Copa do Mundo: Bancar um dia de Jogo Custa Quase Nove Salários Mínimos

A Copa do Mundo de 2026 começa no dia 11 de junho e está programada para ser a maior edição do torneio até hoje. Mais seleções do que nunca se classificaram, com 48 nações definidas para competir, em contraste com as 32 que vimos nos torneios mais recentes. Isso significa mais partidas compactadas em um cronograma apertado de 39 dias e mais torcedores lotando os estádios.

Mas, com o aumento vertiginoso dos preços dos ingressos, será que o torcedor comum pode realmente pagar para comparecer à Copa de 2026? O Observatório de Dados do AskGamblers fez as contas e descobriu que alguns torcedores teriam que trabalhar por anos para conseguir pagar uma única partida.

O Custo Real para os Brasileiros: Do Sonho ao Suor

Para o torcedor brasileiro, os números da ferramenta Matchday Affordability revelam uma barreira financeira imensa: são necessários 179,4 dias de trabalho (quase seis meses inteiros) com um salário mínimo para custear apenas o básico de um dia de jogo. Mesmo para quem recebe um salário médio, o investimento de 34,4 dias de suor representa mais de um mês de rendimentos dedicados exclusivamente a 24 horas de evento.

No entanto, o impacto real é ainda mais profundo quando adicionamos as despesas obrigatórias de 2026 que não aparecem nos buscadores. Com a nova taxa de visto americano subindo para US$ 435 (cerca de R$ 2.150 em taxas governamentais) e o custo de vida inflacionado nas cidades-sede, onde a alimentação diária fora dos estádios dificilmente sai por menos de US$ 60, a conta final explode.

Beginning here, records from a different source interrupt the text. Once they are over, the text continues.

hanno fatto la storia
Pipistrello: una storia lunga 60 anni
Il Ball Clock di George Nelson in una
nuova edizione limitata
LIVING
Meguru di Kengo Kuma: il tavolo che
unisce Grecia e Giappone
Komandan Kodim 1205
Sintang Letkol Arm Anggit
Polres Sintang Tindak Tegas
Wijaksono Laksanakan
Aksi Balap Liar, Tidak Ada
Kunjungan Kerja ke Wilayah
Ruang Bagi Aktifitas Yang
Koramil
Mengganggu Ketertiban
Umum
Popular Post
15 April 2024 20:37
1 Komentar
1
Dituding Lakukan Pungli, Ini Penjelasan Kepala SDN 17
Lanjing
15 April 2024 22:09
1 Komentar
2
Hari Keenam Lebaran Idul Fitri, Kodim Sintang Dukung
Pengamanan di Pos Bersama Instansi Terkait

Ao somar a burocracia do visto e a sobrevivência básica, o torcedor que ganha um salário mínimo precisaria, na verdade, de aproximadamente 270 dias de trabalho para realizar essa viagem de forma segura. Em resumo: para o brasileiro comum, assistir a um único jogo da Seleção em 2026 exige um sacrifício financeiro que consome quase um ano de vida.

Uma curiosidade rápida: Esse cálculo de 270 dias considera que você guardaria 100% do seu salário para a Copa. Se você tiver que pagar aluguel e comer no Brasil enquanto economiza, esse tempo pode facilmente dobrar ou triplicar!

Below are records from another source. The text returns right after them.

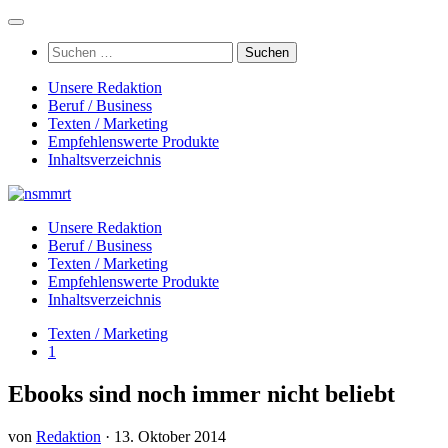
Zum
Inhalt
Suchen
springen
nach:
Unsere Redaktion
Beruf / Business
Texten / Marketing
Empfehlenswerte Produkte
Inhaltsverzeichnis
Unsere Redaktion
Beruf / Business
Texten / Marketing
Empfehlenswerte Produkte
Inhaltsverzeichnis
Texten / Marketing
1
Ebooks sind noch immer nicht beliebt
von
Redaktion
·
13. Oktober 2014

Torcedores excluídos pelo preço

Torcedores que planejam viajar para a Copa de 2026 foram atingidos pelos altos custos de ingressos, transporte e hospedagem. Para alguns, comparecer aos jogos é algo completamente fora de questão.

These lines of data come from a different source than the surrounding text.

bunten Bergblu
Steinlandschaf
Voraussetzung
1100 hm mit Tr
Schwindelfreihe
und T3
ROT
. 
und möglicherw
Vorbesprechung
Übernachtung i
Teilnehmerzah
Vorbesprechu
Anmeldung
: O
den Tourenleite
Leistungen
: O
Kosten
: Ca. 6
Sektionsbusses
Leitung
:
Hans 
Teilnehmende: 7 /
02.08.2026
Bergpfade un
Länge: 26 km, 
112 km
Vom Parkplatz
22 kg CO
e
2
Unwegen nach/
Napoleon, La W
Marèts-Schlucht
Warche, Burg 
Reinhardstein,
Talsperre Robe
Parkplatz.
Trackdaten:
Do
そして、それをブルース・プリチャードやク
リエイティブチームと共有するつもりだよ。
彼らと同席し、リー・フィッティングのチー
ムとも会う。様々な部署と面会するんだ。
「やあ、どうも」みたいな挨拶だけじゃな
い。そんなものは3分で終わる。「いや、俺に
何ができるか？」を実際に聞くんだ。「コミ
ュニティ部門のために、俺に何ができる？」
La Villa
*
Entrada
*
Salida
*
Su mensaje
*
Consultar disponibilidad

Um torcedor haitiano que receba o salário mínimo do país teria que pagar o equivalente a mais de 24 anos de salário para assistir à partida de abertura contra a Escócia.

Metodologia: Como calculamos a acessibilidade?

Para cada nação na Copa, calculamos o preço de um voo de ida e volta para a cidade-sede e o custo do ingresso médio para o jogo de abertura.

Para considerar a experiência completa, também incluímos o preço de uma noite de hotel, transporte público de ida e volta ao estádio, além de um cachorro-quente e uma bebida no jogo. Somamos tudo para obter o custo total para assistir à partida de abertura de cada país.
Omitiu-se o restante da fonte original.